L’Eurasie reste une imprécision géographique malgré les travaux de l’un des précurseurs de la géopolitique, le Britannique Halford Mackinder dont les idées ont été approfondies par l’Américain Nicholas Spykman. De leur réflexion est née la théorie stratégique qui, aujourd’hui encore, articule la politique extérieure des États Unis d’Amérique et repose sur une formule, simple mais aux prolongements complexes : “Qui tient l’Europe de l’Est, tient la Russie et qui tient la Russie domine le monde”. Sous ce regard, une quête de rationalité de la guerre russo-ukrainienne ne saurait se détacher de l’environnement créé par deux situations consécutives à la fin de la guerre froide : la dislocation du bloc soviétique et les conditions générales du repli de la diplomatie préventive. Ces deux facteurs expliquent en partie la recrudescence des guerres préventives génératrices de la profonde conflictualité géopolitique en Ukraine.
La grande reconfiguration
Déroulée en accéléré, l’histoire récente des relations internationales témoigne de la persistance des antagonismes dans cette région couvrant approximativement la Russie, l’Asie centrale, la Chine, le Moyen orient et l’Europe de l’Est, théâtre du déclenchement des deux Guerres mondiales mais aussi condensé de conflits latents. Après la chute du Mur de Berlin, le démantèlement de l’Union des Républiques socialistes soviétiques (URSS) et l’anéantissement de l’idéal fédérateur du Maréchal Tito ont conduit à la redéfinition de nouvelles frontières. Sur le flanc sud de ses limites européennes, l’émergence d’une quinzaine d’Etats indépendants a amputé la superficie de l’ancien bloc soviétique d’environ 5 300 000 km2.
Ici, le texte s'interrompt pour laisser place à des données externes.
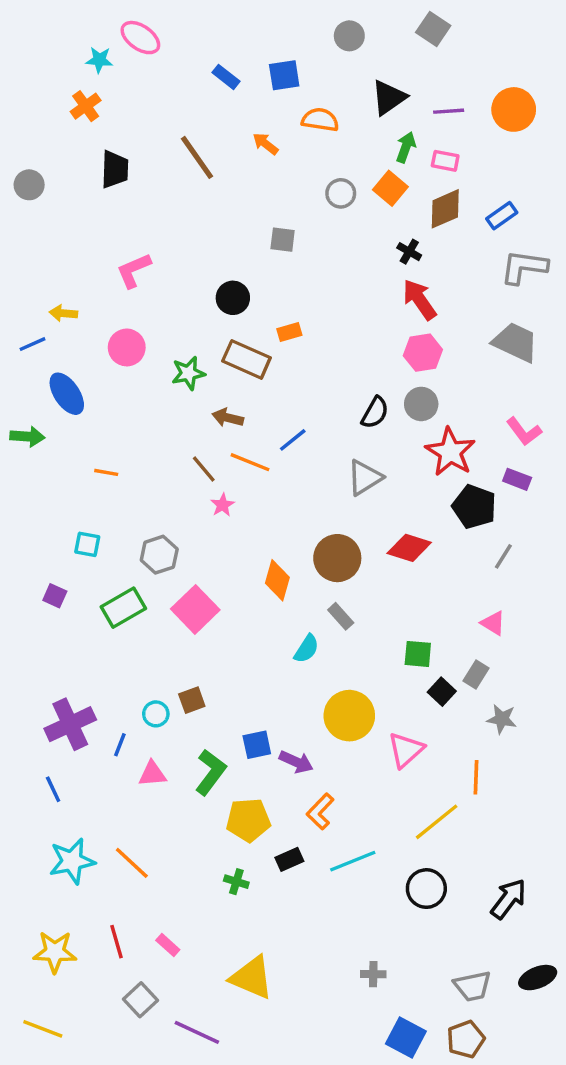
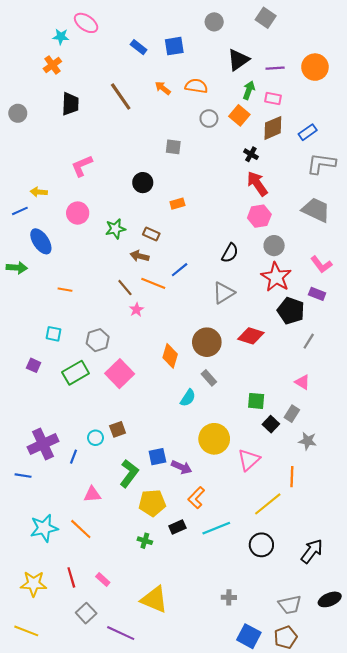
orange semicircle: (320, 120) -> (196, 86), moved
brown rectangle: (247, 359) -> (151, 234), moved, size x0.6
gray circle: (421, 404) -> (274, 246), moved
pink triangle: (152, 774) -> (92, 494), moved
blue line: (53, 789) -> (23, 476), moved, turned -56

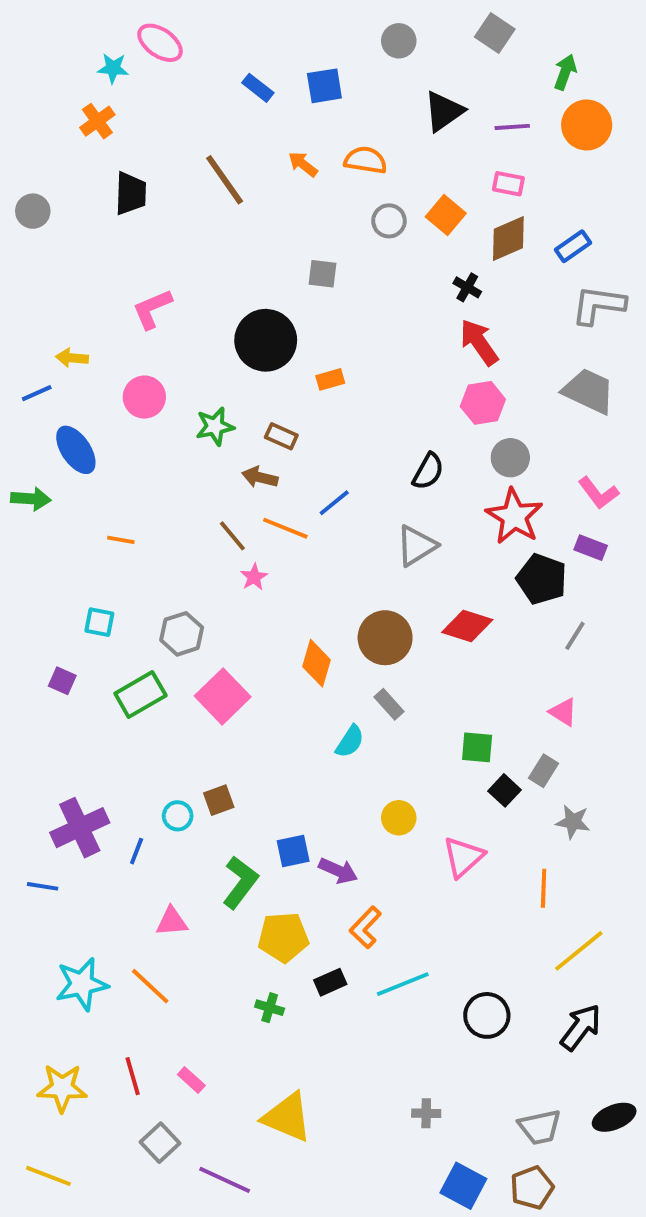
green arrow: (249, 90) -> (565, 72), moved
black circle: (143, 183) -> (266, 340), size x1.6
yellow circle: (214, 439) -> (399, 818), size x0.6
yellow line: (268, 504) -> (579, 951), moved

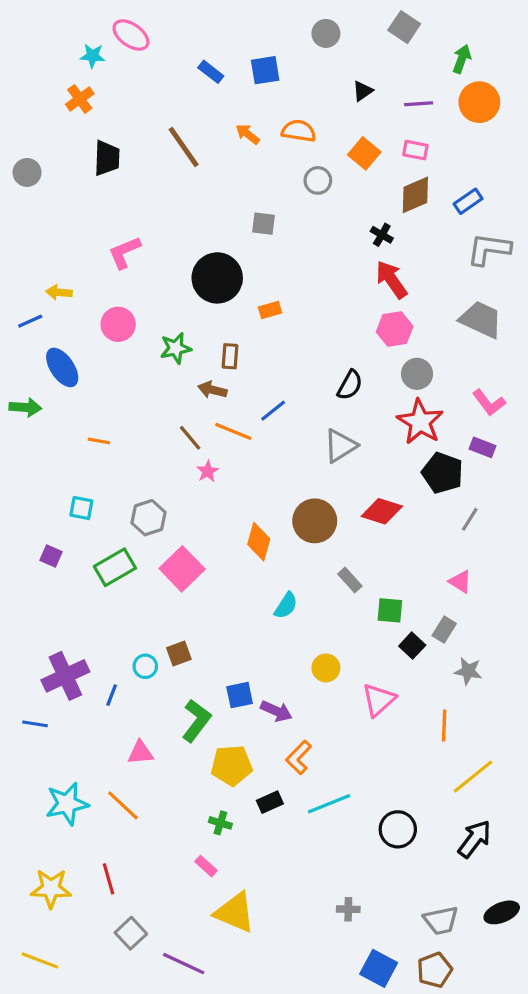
black triangle: (444, 111) -> (363, 91), size x0.6
orange square: (446, 215) -> (364, 153), moved
brown rectangle: (281, 436) -> (230, 356), turned 70
gray rectangle: (389, 704) -> (350, 580), moved
pink rectangle: (191, 1080) -> (206, 866), moved

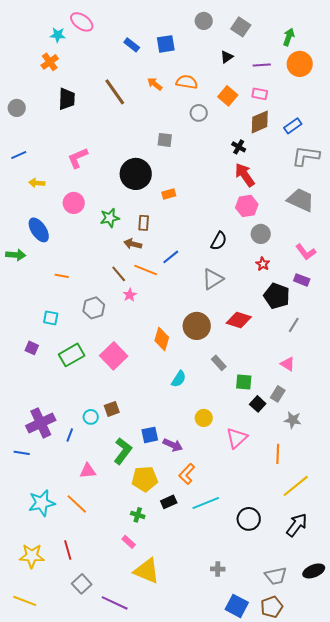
gray square: (404, 27) -> (241, 27), moved
blue line: (30, 321) -> (19, 155), moved
red star: (420, 422) -> (263, 264), size x0.5
gray hexagon: (148, 518) -> (94, 308), moved

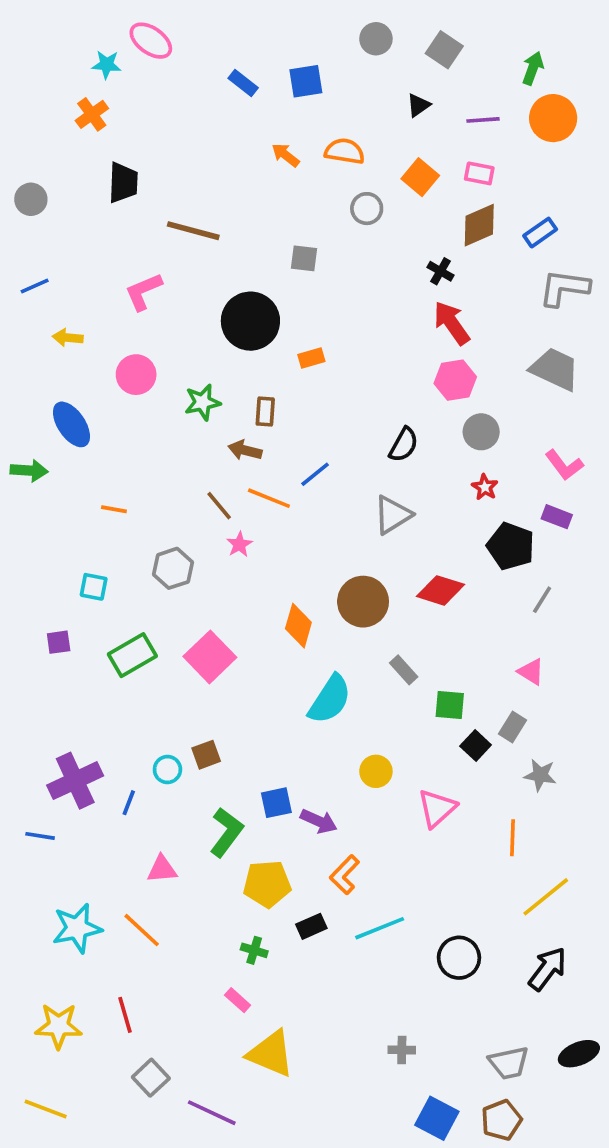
brown line: (115, 92) -> (193, 231), moved, turned -40
purple square: (32, 348) -> (59, 642), turned -32
cyan semicircle: (179, 379) -> (330, 699), size x1.6

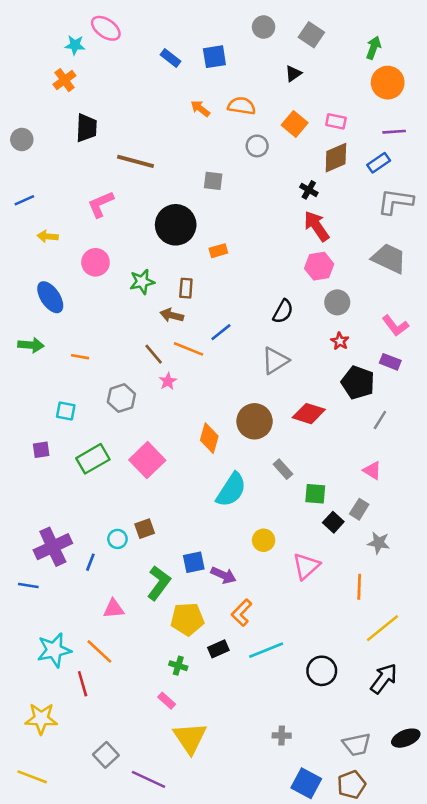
purple line: (483, 120) -> (394, 132), moved
green arrow: (29, 471) -> (31, 345), moved
red line: (125, 1015) -> (83, 684), moved
yellow triangle: (271, 1054) -> (190, 738), turned 33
La nouvelle configuration affaiblit également le dispositif de régulation résultant de la volonté des fondateurs de l’Organisation des Nations unies (ONU) de bâtir une structure de sécurité collective compatible avec l’existence de deux organisations régionales de défense : l’Organisation du Traité de l’Atlantique nord (OTAN) et l’alliance militaire issue de l’adoption du Pacte de Varsovie (le Pacte). Malgré la discrète survivance d’une voie de neutralité à côté de celle du non-alignement, la dissolution du Pacte en 1991 produit une asymétrie de la gestion des équilibres de sécurité internationale.
En réalité, ces mutations résultent de l’application méthodique par les États-Unis, entre 1963 et 1980, de la politique de Détente subtilement mise en œuvre par Henry Kissinger, ancien Secrétaire d’Etat sous la présidence Nixon. La démarche visait, d’une part, à négocier avec l’URSS pour contrôler la course aux armements, d’autre part, à ouvrir l’immense espace eurasien à l’économie de marché en vue, à terme, de mettre à nu les faiblesses structurelles du système soviétique et de précipiter son écroulement. D’ailleurs, l’effondrement de l’Union soviétique a été suivi par un triomphalisme américain dont “ La Fin de l’Histoire et le Dernier Homme“ figurent parmi les expressions les plus retentissantes.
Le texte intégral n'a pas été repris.